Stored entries
⁂
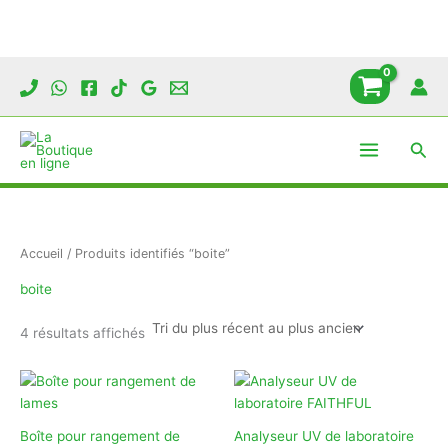
Aller
au
contenu
Rech
Accueil
/ Produits identifiés “boite”
boite
Trié
4 résultats affichés
du
plus
récent
au
plus
ancien
Boîte pour rangement de
Analyseur UV de laboratoire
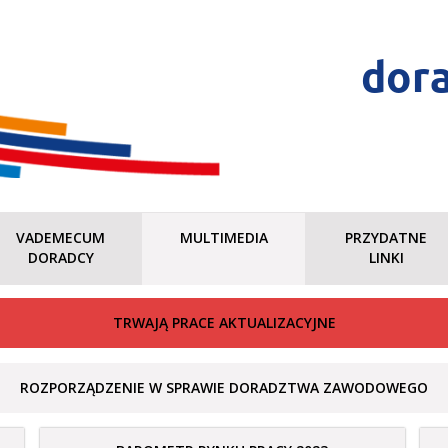
dor
VADEMECUM
MULTIMEDIA
PRZYDATNE
DORADCY
LINKI
TRWAJĄ PRACE AKTUALIZACYJNE
ROZPORZĄDZENIE W SPRAWIE DORADZTWA ZAWODOWEGO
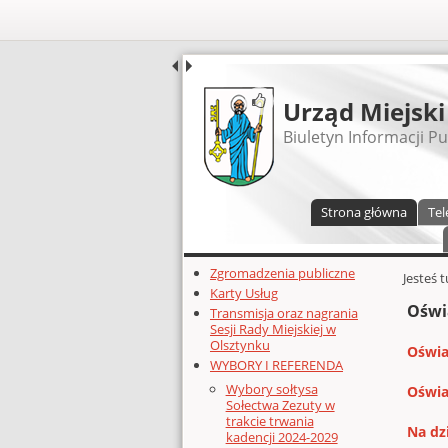
UDOSTĘPNIJ
Urząd Miejski
Biuletyn Informacji Pu
Menu główne
Strona główna
Tel
Dodatkowe zasoby (lewa kolumn
Zgromadzenia publiczne
Głównej 
Jesteś 
Karty Usług
Oświ
Transmisja oraz nagrania
Sesji Rady Miejskiej w
Olsztynku
Oświa
WYBORY I REFERENDA
Wybory sołtysa
Oświa
Sołectwa Zezuty w
trakcie trwania
Na dz
kadencji 2024-2029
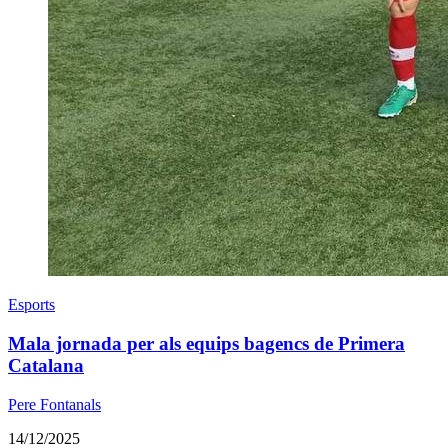
Esports
Mala jornada per als equips bagencs de Primera
Catalana
Pere Fontanals
14/12/2025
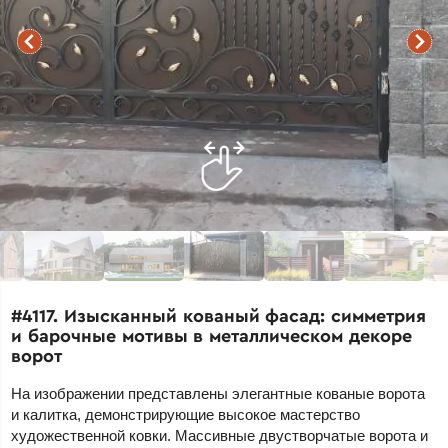
#4117. Изысканный кованый фасад: симметрия
и барочные мотивы в металлическом декоре
ворот
На изображении представлены элегантные кованые ворота
и калитка, демонстрирующие высокое мастерство
художественной ковки. Массивные двустворчатые ворота и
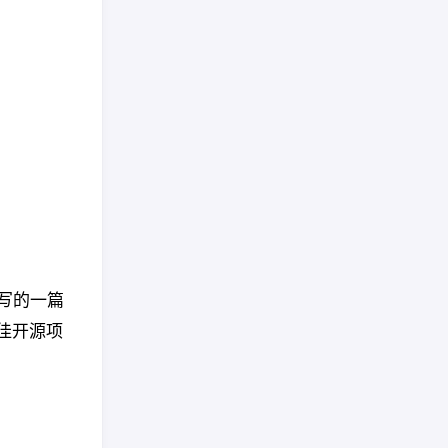
 撰写的一篇
年最佳开源项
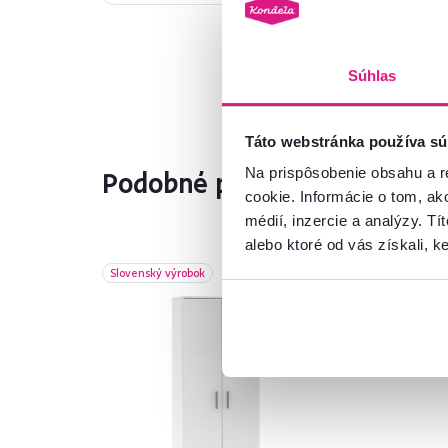
Súhlas
Táto webstránka používa sú
Na prispôsobenie obsahu a r
Podobné produkty
cookie. Informácie o tom, ak
médií, inzercie a analýzy. Tí
alebo ktoré od vás získali, ke
Slovenský výrobok
Akc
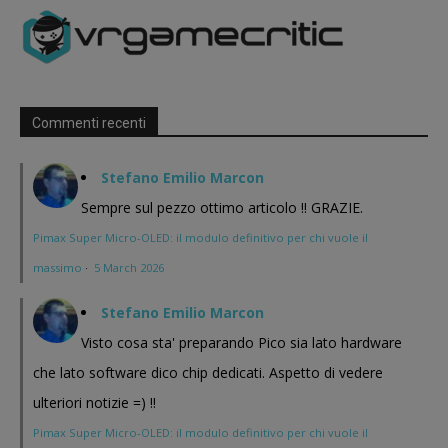
Commenti recenti
Stefano Emilio Marcon
Sempre sul pezzo ottimo articolo !! GRAZIE.
Pimax Super Micro-OLED: il modulo definitivo per chi vuole il
massimo
·
5 March 2026
Stefano Emilio Marcon
Visto cosa sta' preparando Pico sia lato hardware
che lato software dico chip dedicati. Aspetto di vedere
ulteriori notizie =) !!
Pimax Super Micro-OLED: il modulo definitivo per chi vuole il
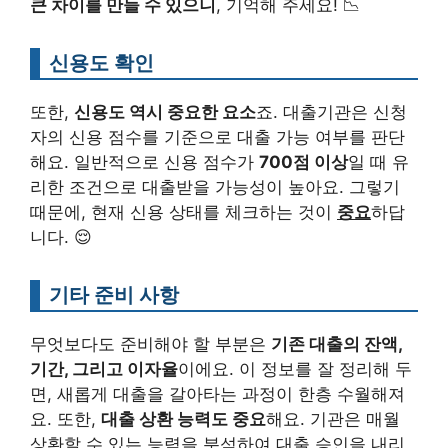
큰 차이를 만들 수 있으니
, 기억해 주세요! 📉
신용도 확인
또한,
신용도 역시 중요한 요소
죠. 대출기관은 신청
자의 신용 점수를 기준으로 대출 가능 여부를 판단
해요. 일반적으로 신용 점수가
700점 이상
일 때 유
리한 조건으로 대출받을 가능성이 높아요. 그렇기
때문에, 현재 신용 상태를 체크하는 것이
중요
하답
니다. 😌
기타 준비 사항
무엇보다도 준비해야 할 부분은
기존 대출의 잔액,
기간, 그리고 이자율
이에요. 이 정보를 잘 정리해 두
면, 새롭게 대출을 갈아타는 과정이 한층 수월해져
요. 또한,
대출 상환 능력도 중요
해요. 기관은 매월
상환할 수 있는 능력을 분석하여 대출 승인을 내리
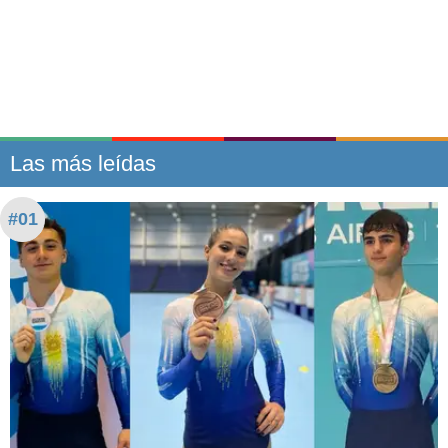
Las más leídas
#01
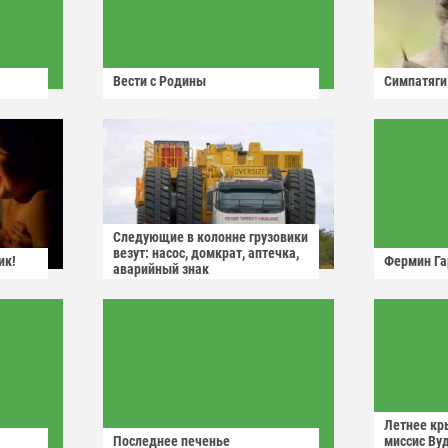
Вести с Родины
Симпатяги
Следующие в колонне грузовики
везут: насос, домкрат, аптечка,
ик!
Фермин Га
аварийный знак
Летнее кр
Последнее печенье
миссис Ву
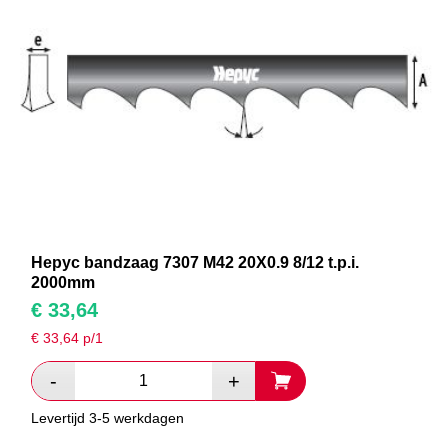
Hepyc bandzaag 7307 M42 20X0.9 8/12 t.p.i.
2000mm
€
33,64
€
33,64
p/1
Levertijd 3-5 werkdagen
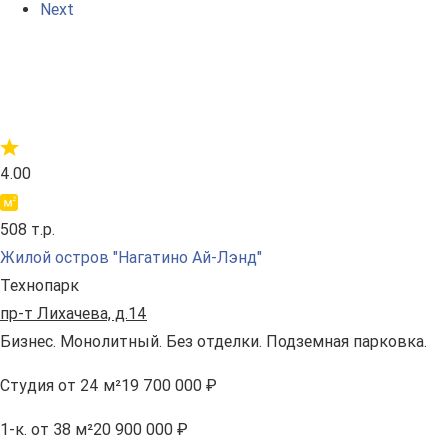
Next
4.00
508 т.р.
Жилой остров "Нагатино Ай-Лэнд"
Технопарк
пр-т Лихачева, д.14
Бизнес. Монолитный. Без отделки. Подземная парковка.
Студия
от 24 м²
19 700 000 ₽
1-к.
от 38 м²
20 900 000 ₽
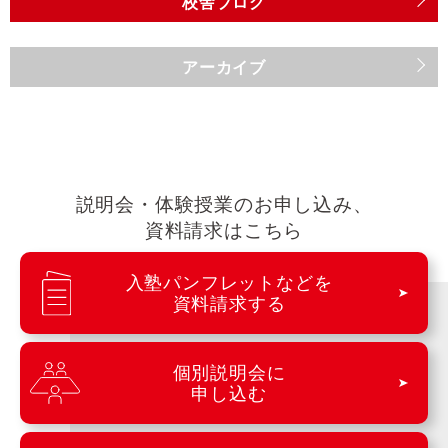
校舎ブログ
アーカイブ
説明会・体験授業のお申し込み、
資料請求はこちら
入塾パンフレットなどを
資料請求する
個別説明会に
申し込む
⁂
- _To do_:
Whenever the string "ворота" shows up in a line of the records, that line counts; state how many lines count, and only that.

- _Result of this exercise_:
2